MATERIAL PROVIDED:

/---

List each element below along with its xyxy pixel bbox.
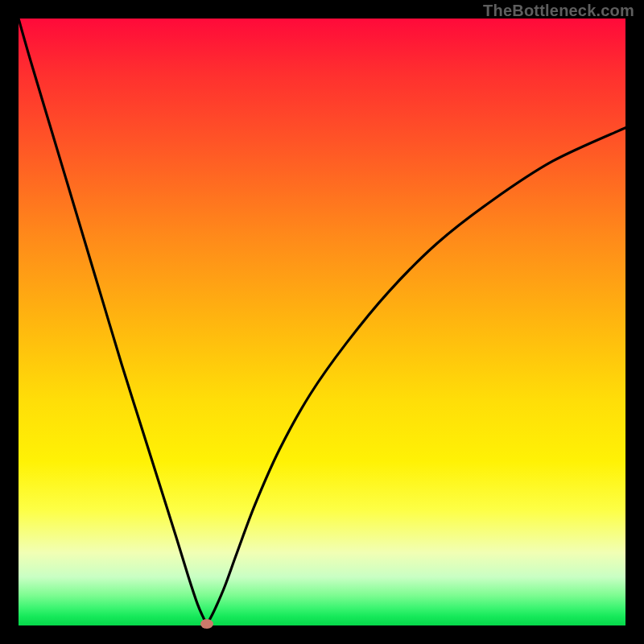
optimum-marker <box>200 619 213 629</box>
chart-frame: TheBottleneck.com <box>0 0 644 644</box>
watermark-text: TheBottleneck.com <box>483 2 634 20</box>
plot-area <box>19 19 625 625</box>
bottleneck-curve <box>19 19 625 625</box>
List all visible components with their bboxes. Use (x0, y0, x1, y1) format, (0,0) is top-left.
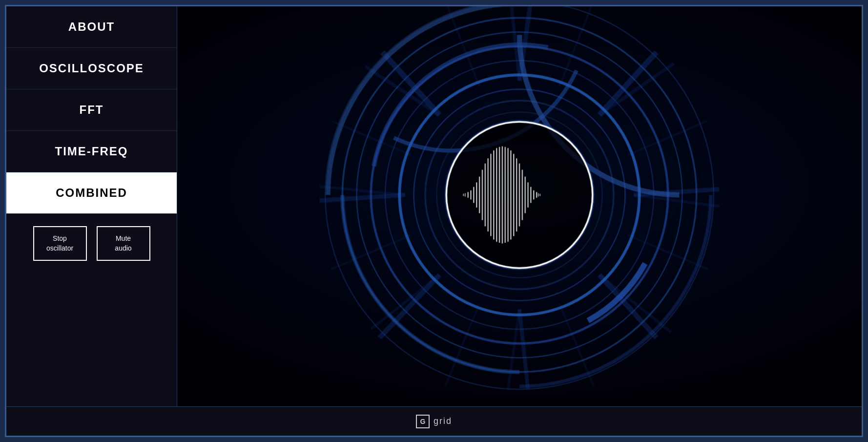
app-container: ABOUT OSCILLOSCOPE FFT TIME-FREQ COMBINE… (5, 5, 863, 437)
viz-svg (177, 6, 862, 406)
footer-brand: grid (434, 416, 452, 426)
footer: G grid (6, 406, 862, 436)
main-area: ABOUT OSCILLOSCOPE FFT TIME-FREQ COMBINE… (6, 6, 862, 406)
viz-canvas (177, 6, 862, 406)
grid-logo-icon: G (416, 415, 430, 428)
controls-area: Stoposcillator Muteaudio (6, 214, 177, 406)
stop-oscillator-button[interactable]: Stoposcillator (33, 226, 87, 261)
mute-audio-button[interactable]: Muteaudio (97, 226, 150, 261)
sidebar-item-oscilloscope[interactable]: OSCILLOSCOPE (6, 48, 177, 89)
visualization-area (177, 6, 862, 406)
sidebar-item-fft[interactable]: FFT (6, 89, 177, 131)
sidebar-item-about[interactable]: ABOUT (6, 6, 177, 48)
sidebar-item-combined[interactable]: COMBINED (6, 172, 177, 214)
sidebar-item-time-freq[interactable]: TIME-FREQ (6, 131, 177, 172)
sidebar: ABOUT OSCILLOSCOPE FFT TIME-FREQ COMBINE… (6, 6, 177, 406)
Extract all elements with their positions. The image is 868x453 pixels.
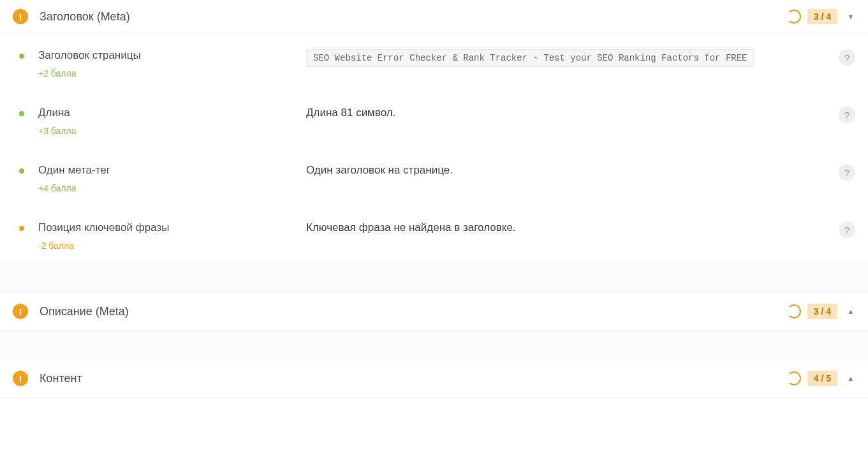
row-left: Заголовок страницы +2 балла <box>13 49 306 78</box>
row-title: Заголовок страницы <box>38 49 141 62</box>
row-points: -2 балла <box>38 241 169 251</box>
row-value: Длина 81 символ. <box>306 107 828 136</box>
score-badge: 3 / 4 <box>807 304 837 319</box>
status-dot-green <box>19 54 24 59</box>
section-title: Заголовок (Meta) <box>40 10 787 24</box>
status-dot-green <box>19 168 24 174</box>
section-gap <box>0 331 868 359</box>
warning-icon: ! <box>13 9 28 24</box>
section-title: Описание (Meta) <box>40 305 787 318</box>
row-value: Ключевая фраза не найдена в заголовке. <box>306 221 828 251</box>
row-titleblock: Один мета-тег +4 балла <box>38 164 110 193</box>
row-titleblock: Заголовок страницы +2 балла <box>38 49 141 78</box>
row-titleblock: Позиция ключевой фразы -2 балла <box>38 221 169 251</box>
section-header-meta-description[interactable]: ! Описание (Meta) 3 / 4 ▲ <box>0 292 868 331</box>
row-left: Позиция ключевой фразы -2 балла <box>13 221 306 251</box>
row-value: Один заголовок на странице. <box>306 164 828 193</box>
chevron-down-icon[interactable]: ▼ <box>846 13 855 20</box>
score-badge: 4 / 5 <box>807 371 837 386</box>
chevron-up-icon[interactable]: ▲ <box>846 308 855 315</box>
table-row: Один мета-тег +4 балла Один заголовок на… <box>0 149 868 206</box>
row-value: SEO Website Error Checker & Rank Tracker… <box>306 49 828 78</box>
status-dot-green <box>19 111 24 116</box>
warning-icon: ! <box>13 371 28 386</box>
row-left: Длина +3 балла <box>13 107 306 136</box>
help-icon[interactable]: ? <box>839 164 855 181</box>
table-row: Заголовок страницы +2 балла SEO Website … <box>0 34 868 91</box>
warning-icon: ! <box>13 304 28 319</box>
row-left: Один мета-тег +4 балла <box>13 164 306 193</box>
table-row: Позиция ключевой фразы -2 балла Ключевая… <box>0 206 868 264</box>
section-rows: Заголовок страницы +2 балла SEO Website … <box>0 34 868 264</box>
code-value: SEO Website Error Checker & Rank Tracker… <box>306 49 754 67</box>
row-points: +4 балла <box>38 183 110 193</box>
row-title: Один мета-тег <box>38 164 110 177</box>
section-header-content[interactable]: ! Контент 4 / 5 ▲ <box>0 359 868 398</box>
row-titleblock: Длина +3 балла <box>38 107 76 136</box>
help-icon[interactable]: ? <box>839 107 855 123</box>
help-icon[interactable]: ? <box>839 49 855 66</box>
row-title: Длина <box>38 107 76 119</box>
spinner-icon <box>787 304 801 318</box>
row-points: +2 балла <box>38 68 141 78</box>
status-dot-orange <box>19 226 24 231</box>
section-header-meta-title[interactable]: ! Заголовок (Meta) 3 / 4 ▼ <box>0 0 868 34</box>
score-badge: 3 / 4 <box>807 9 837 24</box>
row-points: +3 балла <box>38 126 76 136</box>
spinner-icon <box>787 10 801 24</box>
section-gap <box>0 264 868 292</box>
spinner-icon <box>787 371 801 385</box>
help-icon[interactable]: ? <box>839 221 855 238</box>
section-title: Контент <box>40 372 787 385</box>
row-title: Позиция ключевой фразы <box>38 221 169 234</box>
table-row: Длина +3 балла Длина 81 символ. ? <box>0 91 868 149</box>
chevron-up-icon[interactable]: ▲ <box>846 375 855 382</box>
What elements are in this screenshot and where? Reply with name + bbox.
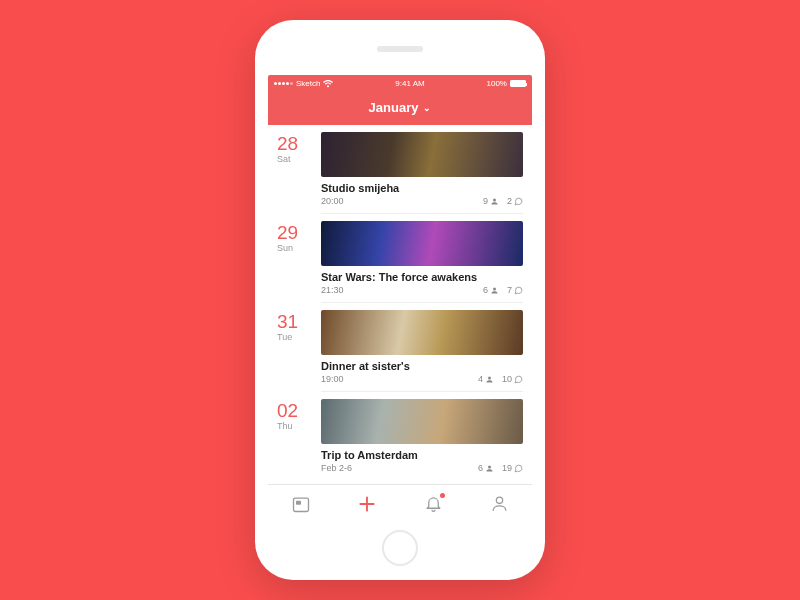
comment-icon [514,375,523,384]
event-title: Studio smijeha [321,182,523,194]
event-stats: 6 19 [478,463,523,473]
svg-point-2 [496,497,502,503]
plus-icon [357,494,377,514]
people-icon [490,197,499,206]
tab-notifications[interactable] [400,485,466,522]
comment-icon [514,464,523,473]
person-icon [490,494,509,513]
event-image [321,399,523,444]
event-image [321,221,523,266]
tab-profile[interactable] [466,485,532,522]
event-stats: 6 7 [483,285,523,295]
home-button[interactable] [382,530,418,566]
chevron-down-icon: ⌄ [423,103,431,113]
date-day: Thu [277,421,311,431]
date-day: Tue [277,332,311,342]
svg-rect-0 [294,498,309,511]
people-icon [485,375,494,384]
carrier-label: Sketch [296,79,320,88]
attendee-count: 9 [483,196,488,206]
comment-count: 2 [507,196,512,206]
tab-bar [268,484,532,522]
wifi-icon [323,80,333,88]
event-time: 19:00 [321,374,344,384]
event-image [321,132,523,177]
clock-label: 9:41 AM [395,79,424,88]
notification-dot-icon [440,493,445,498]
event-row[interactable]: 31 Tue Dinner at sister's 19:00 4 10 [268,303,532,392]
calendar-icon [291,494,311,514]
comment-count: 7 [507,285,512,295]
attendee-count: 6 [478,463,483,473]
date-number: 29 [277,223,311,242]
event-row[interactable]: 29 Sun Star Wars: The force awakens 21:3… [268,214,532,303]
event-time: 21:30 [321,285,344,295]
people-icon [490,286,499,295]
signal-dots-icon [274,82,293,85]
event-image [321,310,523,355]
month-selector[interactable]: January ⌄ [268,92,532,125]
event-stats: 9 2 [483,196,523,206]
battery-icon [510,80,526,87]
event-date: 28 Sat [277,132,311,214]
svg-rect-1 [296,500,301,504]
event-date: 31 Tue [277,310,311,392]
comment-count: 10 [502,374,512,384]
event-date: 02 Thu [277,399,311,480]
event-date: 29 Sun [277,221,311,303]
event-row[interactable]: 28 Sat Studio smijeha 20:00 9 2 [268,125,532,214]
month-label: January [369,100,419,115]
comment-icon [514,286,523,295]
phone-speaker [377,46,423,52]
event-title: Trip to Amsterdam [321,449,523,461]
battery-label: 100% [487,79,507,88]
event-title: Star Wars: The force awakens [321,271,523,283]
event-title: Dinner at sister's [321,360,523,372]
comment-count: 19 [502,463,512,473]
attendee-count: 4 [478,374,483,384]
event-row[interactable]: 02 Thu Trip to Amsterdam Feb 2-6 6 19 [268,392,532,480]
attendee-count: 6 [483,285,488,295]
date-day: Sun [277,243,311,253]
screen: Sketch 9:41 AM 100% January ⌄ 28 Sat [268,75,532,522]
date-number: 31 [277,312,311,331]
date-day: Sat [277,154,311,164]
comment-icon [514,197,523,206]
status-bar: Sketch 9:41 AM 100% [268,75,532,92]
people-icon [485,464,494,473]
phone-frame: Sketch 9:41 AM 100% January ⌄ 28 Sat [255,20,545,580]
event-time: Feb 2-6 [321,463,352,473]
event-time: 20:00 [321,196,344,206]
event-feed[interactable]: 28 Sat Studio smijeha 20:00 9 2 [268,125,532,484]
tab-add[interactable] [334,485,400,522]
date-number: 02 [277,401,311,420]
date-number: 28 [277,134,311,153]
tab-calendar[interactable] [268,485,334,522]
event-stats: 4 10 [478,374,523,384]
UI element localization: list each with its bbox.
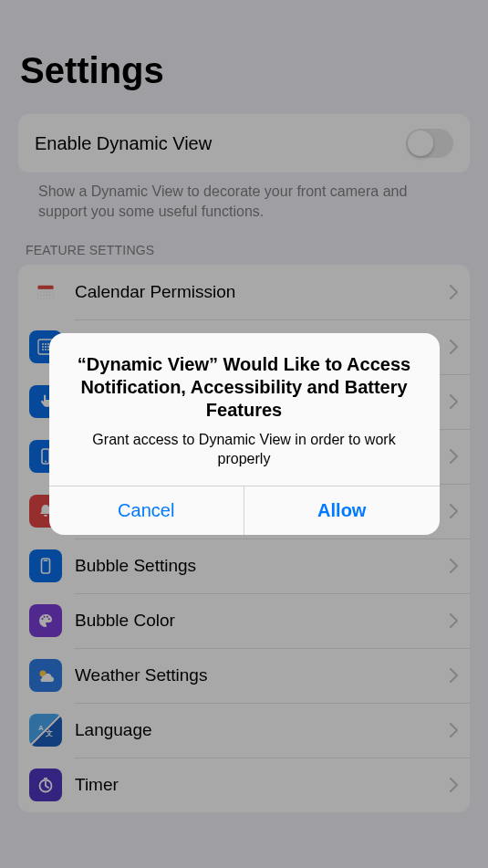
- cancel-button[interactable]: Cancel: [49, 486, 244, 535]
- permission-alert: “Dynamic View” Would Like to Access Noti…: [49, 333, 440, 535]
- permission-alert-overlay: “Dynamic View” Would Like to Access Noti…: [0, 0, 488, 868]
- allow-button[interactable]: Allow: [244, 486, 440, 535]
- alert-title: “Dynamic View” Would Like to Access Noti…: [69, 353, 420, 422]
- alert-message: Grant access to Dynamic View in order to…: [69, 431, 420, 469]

\---

DIRECTIONS FOR THIS TASK:
Reproduce every line in the data that has the word "count" in it.

PROBLEM SOLUTION:
attendee-count: 9 [483,196,488,206]
comment-count: 2 [507,196,512,206]
comment-count: 7 [507,285,512,295]
attendee-count: 6 [478,463,483,473]
comment-count: 10 [502,374,512,384]
comment-count: 19 [502,463,512,473]
attendee-count: 4 [478,374,483,384]
attendee-count: 6 [483,285,488,295]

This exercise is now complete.